FERC staff has issued a favorable environmental assessment (EA) for the proposed 34.4-mile Sunbury Pipeline, which would serve a power plant in Pennsylvania and interconnect with two existing pipelines.

The pipeline is a project of UGI Sunbury LLC, which announced the project late last year and applied to the Federal Energy Regulatory Commission for a certificate for the pipeline in July (see Daily GPI, Dec. 22, 2014). Proposed and recommended mitigation measures would mean the project won’t significantly affect the environment, Commission staff said [CP15-525].

The new Hummel Station Generating Facility in Snyder County, PA, would be the main recipient of Marcellus and Utica shale gas carried by Sunbury.
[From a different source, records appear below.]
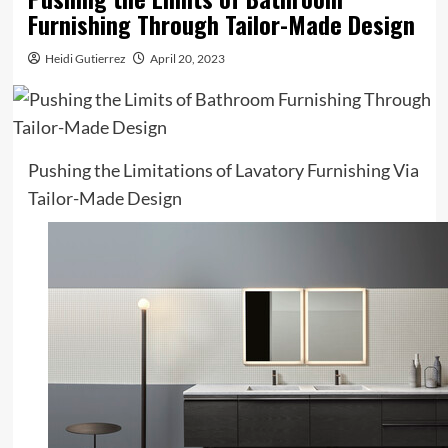
Furnishing Through Tailor-Made Design
Heidi Gutierrez
April 20, 2023
Pushing the Limitations of Lavatory Furnishing Via
Tailor-Made Design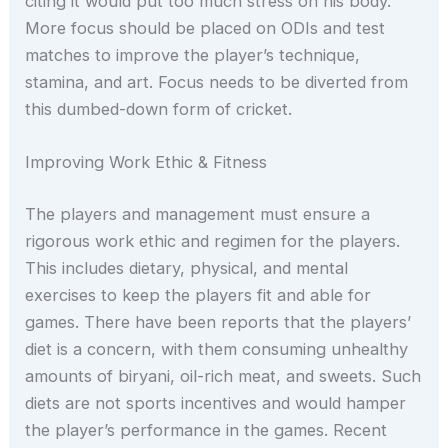
citing it would put too much stress on his body.
More focus should be placed on ODIs and test
matches to improve the player’s technique,
stamina, and art. Focus needs to be diverted from
this dumbed-down form of cricket.
Improving Work Ethic & Fitness
The players and management must ensure a
rigorous work ethic and regimen for the players.
This includes dietary, physical, and mental
exercises to keep the players fit and able for
games. There have been reports that the players’
diet is a concern, with them consuming unhealthy
amounts of biryani, oil-rich meat, and sweets. Such
diets are not sports incentives and would hamper
the player’s performance in the games. Recent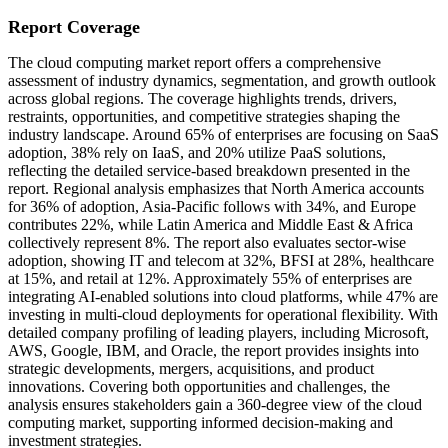
Report Coverage
The cloud computing market report offers a comprehensive
assessment of industry dynamics, segmentation, and growth outlook
across global regions. The coverage highlights trends, drivers,
restraints, opportunities, and competitive strategies shaping the
industry landscape. Around 65% of enterprises are focusing on SaaS
adoption, 38% rely on IaaS, and 20% utilize PaaS solutions,
reflecting the detailed service-based breakdown presented in the
report. Regional analysis emphasizes that North America accounts
for 36% of adoption, Asia-Pacific follows with 34%, and Europe
contributes 22%, while Latin America and Middle East & Africa
collectively represent 8%. The report also evaluates sector-wise
adoption, showing IT and telecom at 32%, BFSI at 28%, healthcare
at 15%, and retail at 12%. Approximately 55% of enterprises are
integrating AI-enabled solutions into cloud platforms, while 47% are
investing in multi-cloud deployments for operational flexibility. With
detailed company profiling of leading players, including Microsoft,
AWS, Google, IBM, and Oracle, the report provides insights into
strategic developments, mergers, acquisitions, and product
innovations. Covering both opportunities and challenges, the
analysis ensures stakeholders gain a 360-degree view of the cloud
computing market, supporting informed decision-making and
investment strategies.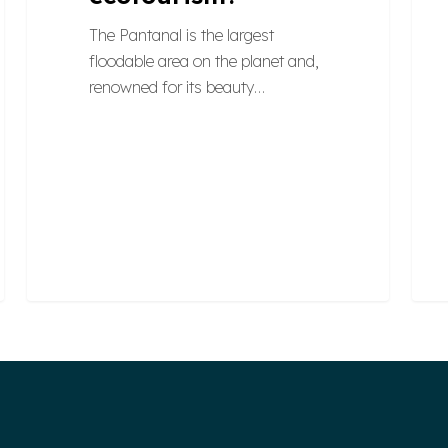
The Pantanal is the largest
floodable area on the planet and,
renowned for its beauty…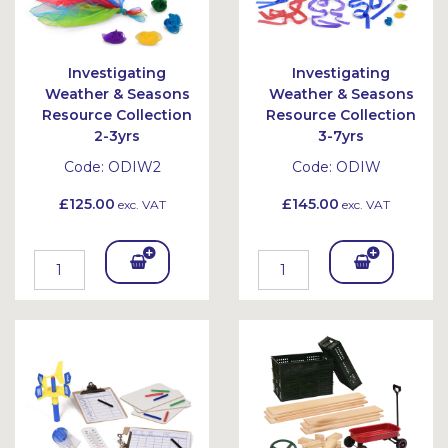
Investigating
Investigating
Weather & Seasons
Weather & Seasons
Resource Collection
Resource Collection
2-3yrs
3-7yrs
Code:
ODIW2
Code:
ODIW
£125.00
£145.00
exc. VAT
exc. VAT
Add
Add
To
To
Bask
Bask
et
et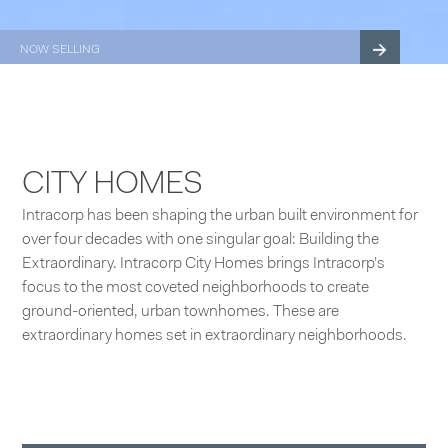
NOW SELLING
3014 BALLARD
BALLARD TOWNHOMES
CITY HOMES
Intracorp has been shaping the urban built environment for
over four decades with one singular goal: Building the
Extraordinary. Intracorp City Homes brings Intracorp’s
focus to the most coveted neighborhoods to create
ground-oriented, urban townhomes. These are
extraordinary homes set in extraordinary neighborhoods.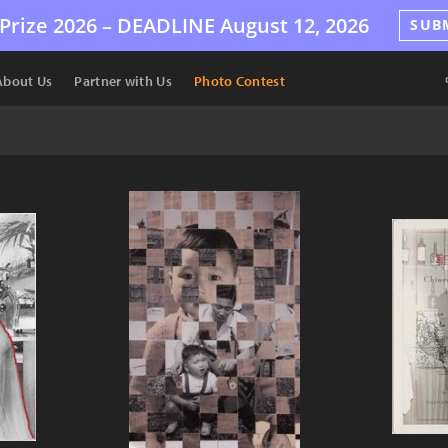
Prize 2026 –
DEADLINE
August 12, 2026
SUB
About Us
Partner with Us
Photo Contest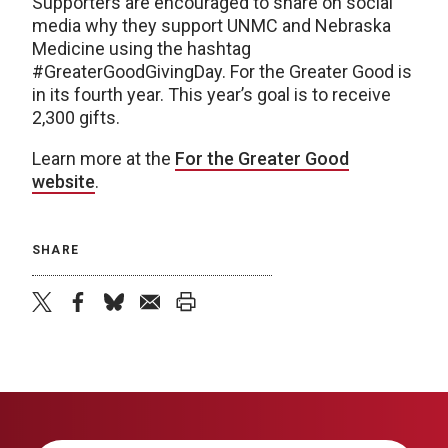
Supporters are encouraged to share on social
media why they support UNMC and Nebraska
Medicine using the hashtag
#GreaterGoodGivingDay. For the Greater Good is
in its fourth year. This year’s goal is to receive
2,300 gifts.
Learn more at the
For the Greater Good
website
.
SHARE
twitter
facebook
bluesky
email
print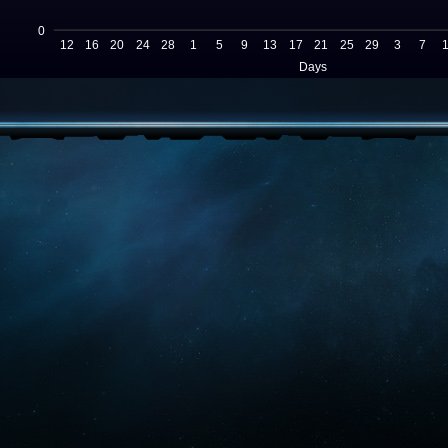
0
12
16
20
24
28
1
5
9
13
17
21
25
29
3
7
Days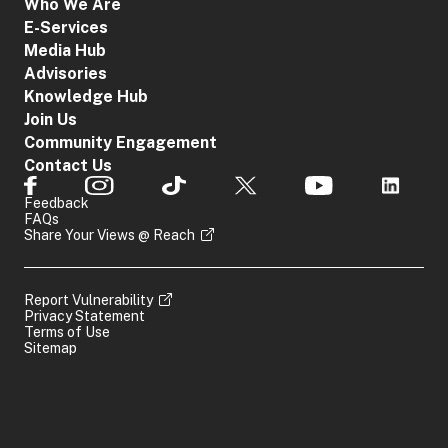
Who We Are
E-Services
Media Hub
Advisories
Knowledge Hub
Join Us
Community Engagement
Contact Us
Feedback
FAQs
Share Your Views @ Reach
Report Vulnerability
Privacy Statement
Terms of Use
Sitemap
Besides the 20-inch diameter pipeline, the Sunbury project includes related facilities in Snyder, Union, Northumberland, Montour and Lycoming counties in Pennsylvania. No compression is proposed.

On May 5, Hummel Station, LLC received a major facility plan permit approval for the power plant, which is to be constructed at the site of an existing coal-fired facility. Sunbury would also provide gas service at two additional delivery points along the proposed pipeline route in Northumberland and Snyder Counties: UGI Central Penn Gas and UGI Penn Natural Gas.
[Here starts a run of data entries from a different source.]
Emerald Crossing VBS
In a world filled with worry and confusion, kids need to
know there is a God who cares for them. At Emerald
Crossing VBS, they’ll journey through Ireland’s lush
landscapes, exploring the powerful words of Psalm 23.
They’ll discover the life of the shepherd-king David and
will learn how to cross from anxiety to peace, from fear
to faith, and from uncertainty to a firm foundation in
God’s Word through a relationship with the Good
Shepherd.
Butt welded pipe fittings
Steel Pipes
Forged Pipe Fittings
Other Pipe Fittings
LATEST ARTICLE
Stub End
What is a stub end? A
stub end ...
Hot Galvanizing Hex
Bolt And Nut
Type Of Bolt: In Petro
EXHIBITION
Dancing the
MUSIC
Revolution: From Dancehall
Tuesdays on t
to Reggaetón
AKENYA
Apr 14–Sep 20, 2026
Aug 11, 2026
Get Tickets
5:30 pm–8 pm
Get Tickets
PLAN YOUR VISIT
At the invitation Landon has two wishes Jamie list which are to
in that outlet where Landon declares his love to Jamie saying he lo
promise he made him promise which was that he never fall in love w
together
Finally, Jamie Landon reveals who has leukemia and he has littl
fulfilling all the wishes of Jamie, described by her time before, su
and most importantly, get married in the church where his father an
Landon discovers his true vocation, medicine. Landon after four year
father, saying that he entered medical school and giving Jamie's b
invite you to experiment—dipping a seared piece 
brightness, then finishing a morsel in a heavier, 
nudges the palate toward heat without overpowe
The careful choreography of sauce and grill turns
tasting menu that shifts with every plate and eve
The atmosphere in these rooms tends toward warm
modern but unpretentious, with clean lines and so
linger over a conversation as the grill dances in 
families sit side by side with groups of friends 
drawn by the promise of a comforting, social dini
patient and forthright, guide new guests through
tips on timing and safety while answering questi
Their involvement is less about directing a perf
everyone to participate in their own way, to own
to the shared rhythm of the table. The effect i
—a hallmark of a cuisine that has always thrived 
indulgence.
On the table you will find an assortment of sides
Sunbury would receive gas from an interconnect with Transcontinental Gas Pipeline Co. LLC and MARC I Pipeline, operated by Central New York Oil & Gas Co., both in Lycoming County. Sunbury entered into a precedent agreement with a foundation shipper, Hummel, for 180,000 Dth/d (176 MMcf/d) of firm capacity. Sunbury held a binding open season from Jan. 7 through Jan. 16 to solicit additional firm shippers. Binding bids in the amount of 200,000 Dth/d of capacity were received in the open season, for which Sunbury designed its proposal.

The project would provide capacity of approximately 200,000 Dth/d (195 MMcf/d) with a target in-service date of Feb. 1, 2017.